The protagonist of Charles Smith’s new play, Shedrick Yarkpai, is inspired by a real-life former refugee from Liberia now living in Adelaide, Australia. The two met when Yarkpai, now a stage actor, was performing in one of Smith’s plays. But don’t expect to see Yarkpai’s entree into the arts in Smith’s fictionalized take, or to learn much about the present-day Yarkpai at all. Objects in the Mirror begins in Adelaide then flashes back to spend its first act recounting young Shedrick’s harrowing, years-long trek to escape war-torn West Africa, which requires him to adopt a false identity and backstory. Act II follows his early days in Australia, as he chafes against living a lie.
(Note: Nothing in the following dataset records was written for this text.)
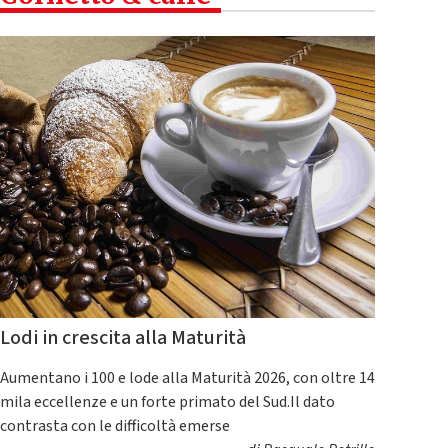
Lodi in crescita alla Maturità
Aumentano i 100 e lode alla Maturità 2026, con oltre 14
mila eccellenze e un forte primato del Sud.Il dato
contrasta con le difficoltà emerse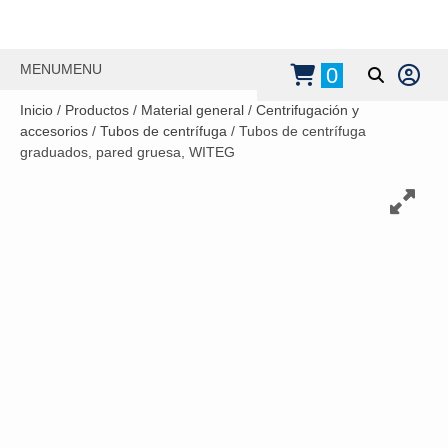
MENU
MENU
0
Inicio
/
Productos
/
Material general
/
Centrifugación y
accesorios
/
Tubos de centrífuga
/ Tubos de centrífuga
graduados, pared gruesa, WITEG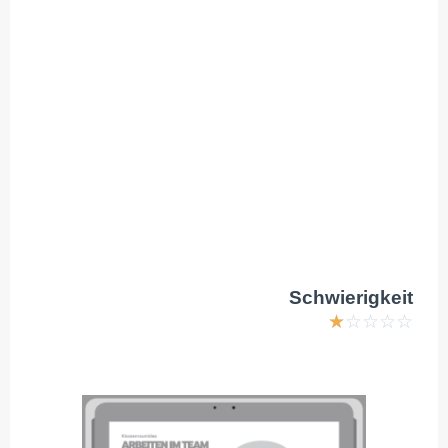
Schwierigkeit
☆
☆
☆
☆
☆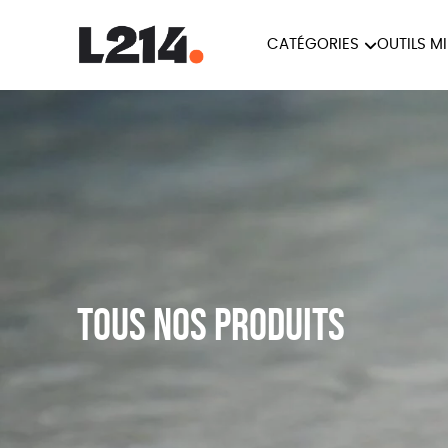
CATÉGORIES
OUTILS M
BROCHUR
MARCHE POUR LA
OUTILS M
CARTES
FERMETURE DES ABATTOIRS
L214 MAG
POSTERS
TRACTS
Tous nos produits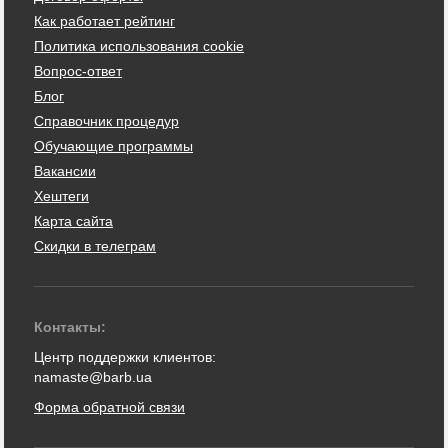
Как работает рейтинг
Политика использования cookie
Вопрос-ответ
Блог
Справочник процедур
Обучающие программы
Вакансии
Хештеги
Карта сайта
Скидки в телеграм
Контакты:
Центр поддержки клиентов:
namaste@barb.ua
Форма обратной связи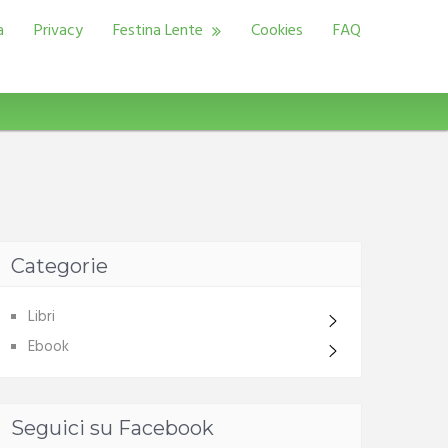
a
Privacy
Festina Lente
Cookies
FAQ
Categorie
Libri
Ebook
Seguici su Facebook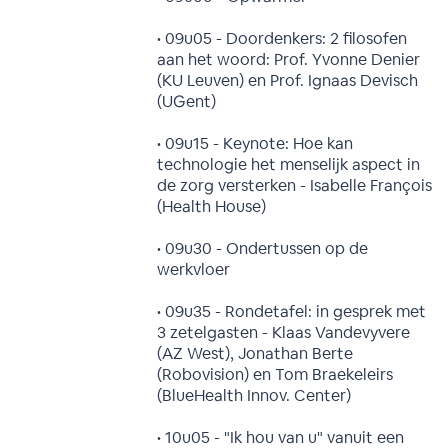
• 09u05 - Doordenkers: 2 filosofen
aan het woord: Prof. Yvonne Denier
(KU Leuven) en Prof. Ignaas Devisch
(UGent)
• 09u15 - Keynote: Hoe kan
technologie het menselijk aspect in
de zorg versterken - Isabelle François
(Health House)
• 09u30 - Ondertussen op de
werkvloer
• 09u35 - Rondetafel: in gesprek met
3 zetelgasten - Klaas Vandevyvere
(AZ West), Jonathan Berte
(Robovision) en Tom Braekeleirs
(BlueHealth Innov. Center)
• 10u05 - "Ik hou van u" vanuit een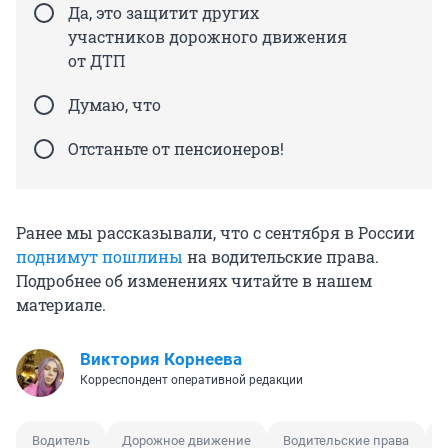
Да, это защитит других
участников дорожного движения
от ДТП
Думаю, что
Отстаньте от пенсионеров!
Ранее мы рассказывали, что с сентября в России
поднимут пошлины
на водительские права.
Подробнее об изменениях читайте в нашем
материале.
Виктория Корнеева
Корреспондент оперативной редакции
Водитель
Дорожное движение
Водительские права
Daniel Kyri is magnetic as Shedrick in Chuck Smith’s Goodman Theatre production, which also benefits from Riccardo Hernandez’s simple but stunning scenescapes. But we never really learn anything about the hopes or dreams of this version of Shedrick—he can’t go back to where he came from, but where is it he wants to go? And then there’s the conflict between Shedrick’s slippery uncle (Allen Gilmore) and the Australian benefactor (Ryan Kitley) who offers to help clear Shedrick’s record. The Australian has a suspicious whiff of white savior about him from the start, but when the playwright flips the gay-panic switch it leaves a bad aftertaste. Objects well conveys that refuguee trauma doesn’t end with resettlement. But in the context of the play, we want to root for Shedrick’s way forward—while the play spends all of its time looking in the rearview.
Goodman Theatre. By Charles Smith. Directed by Chuck Smith. With Daniel Kyri, Allen Gilmore, Ryan Kitley, Breon Arzell, Lily Mojekwu. Running time: 2hrs 15mins; one intermission.